DESIGN, SETTING, PARTICIPANTS, & MEASUREMENTS: In 10,678 Atherosclerosis Risk in Communities (ARIC) study participants free of CKD at baseline (ARIC visit 4 in 1996-1998), we assessed the association between a history of nephrolithiasis (a time-varying variable, defined by a combination of self-report and diagnostic codes) and incident CKD (defined by diagnostic codes from linkage to hospitalizations and US Centers for Medicare and Medicaid Services' records).
At baseline, 856 participants had a history of nephrolithiasis; 322 developed nephrolithiasis during follow-up. Over a mean follow-up of 12 years, there were 1037 incident CKD events.
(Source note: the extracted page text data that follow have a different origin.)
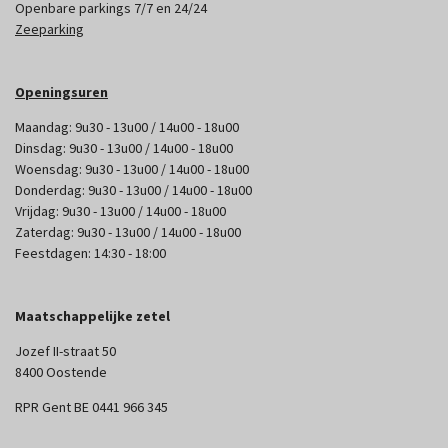
Openbare parkings 7/7 en 24/24
Zeeparking
Openingsuren
Maandag: 9u30 - 13u00 / 14u00 - 18u00
Dinsdag: 9u30 - 13u00 / 14u00 - 18u00
Woensdag: 9u30 - 13u00 / 14u00 - 18u00
Donderdag: 9u30 - 13u00 / 14u00 - 18u00
Vrijdag: 9u30 - 13u00 / 14u00 - 18u00
Zaterdag: 9u30 - 13u00 / 14u00 - 18u00
Feestdagen: 14:30 - 18:00
Maatschappelijke zetel
Jozef II-straat 50
8400 Oostende
RPR Gent BE 0441 966 345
Nephrolithiasis history was associated with a 29% (hazard ratio [HR], 1.29; 95% confidence interval [95% CI], 1.07 to 1.54) higher risk of CKD in demographic-adjusted analyses, but the association was no longer statistically significant after multivariable adjustment (HR, 1.09; 95% CI, 0.90 to 1.32). The multivariable-adjusted association was stronger among participants with plasma uric acid levels ≤6 mg/dl (HR, 1.34; 95% CI, 1.05 to 1.72) compared with those with levels >6 mg/dl (HR, 0.94; 95% CI, 0.70 to 1.28; P(interaction) = 0.05). There was no interaction of stone disease and race with incident CKD.
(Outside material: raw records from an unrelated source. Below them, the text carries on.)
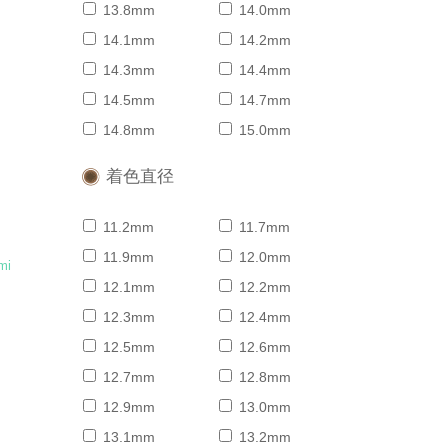
13.8mm
14.0mm
14.1mm
14.2mm
ニ
14.3mm
14.4mm
14.5mm
14.7mm
14.8mm
15.0mm
着色直径
11.2mm
11.7mm
11.9mm
12.0mm
mi
12.1mm
12.2mm
12.3mm
12.4mm
ニ
12.5mm
12.6mm
12.7mm
12.8mm
12.9mm
13.0mm
13.1mm
13.2mm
In this community-based cohort, nephrolithiasis was not an independent risk factor for incident CKD overall. However, risk of CKD was unexpectedly elevated in participants with stone disease and lower plasma uric acid levels.
既往研究表明,有肾结石病史的人群患慢性肾脏病(CKD)的风险更高,但这些研究大多针对白人人群,且未评估种族和血尿酸等重要潜在相互作用因素。
设计、地点、参与者与测量方法:在社区动脉粥样硬化风险研究(ARIC)的10678名基线时无CKD的参与者中(1996 - 1998年ARIC第4次访视),我们评估了肾结石病史(一个随时间变化的变量,通过自我报告和诊断编码组合定义)与新发CKD(通过与住院记录及美国医疗保险和医疗补助服务中心记录的关联诊断编码定义)之间的关联。
基线时,856名参与者有肾结石病史;322名在随访期间发生肾结石。在平均12年的随访中,有1037例新发CKD事件。在人口统计学调整分析中,肾结石病史与CKD风险升高29%相关(风险比[HR],1.29;95%置信区间[95%CI],1.07至1.54),但在多变量调整后,该关联不再具有统计学意义(HR =1.09;95%CI,0.90至1.32)。与血尿酸水平>6mg/dl的参与者相比(HR =0.94;95%CI,0.70至1.28;交互作用P值 =0.05)血浆尿酸水平≤6mg/dl 的参与者多变量调整后的关联更强。结石病与种族和新发CKD之间没有交互作用。
在这个基于社区的队列研究中,总体而言肾结石不是新发CKD的独立危险因素。然而,患有结石病且血浆尿酸水平较低的参与者患CKD的风险意外升高。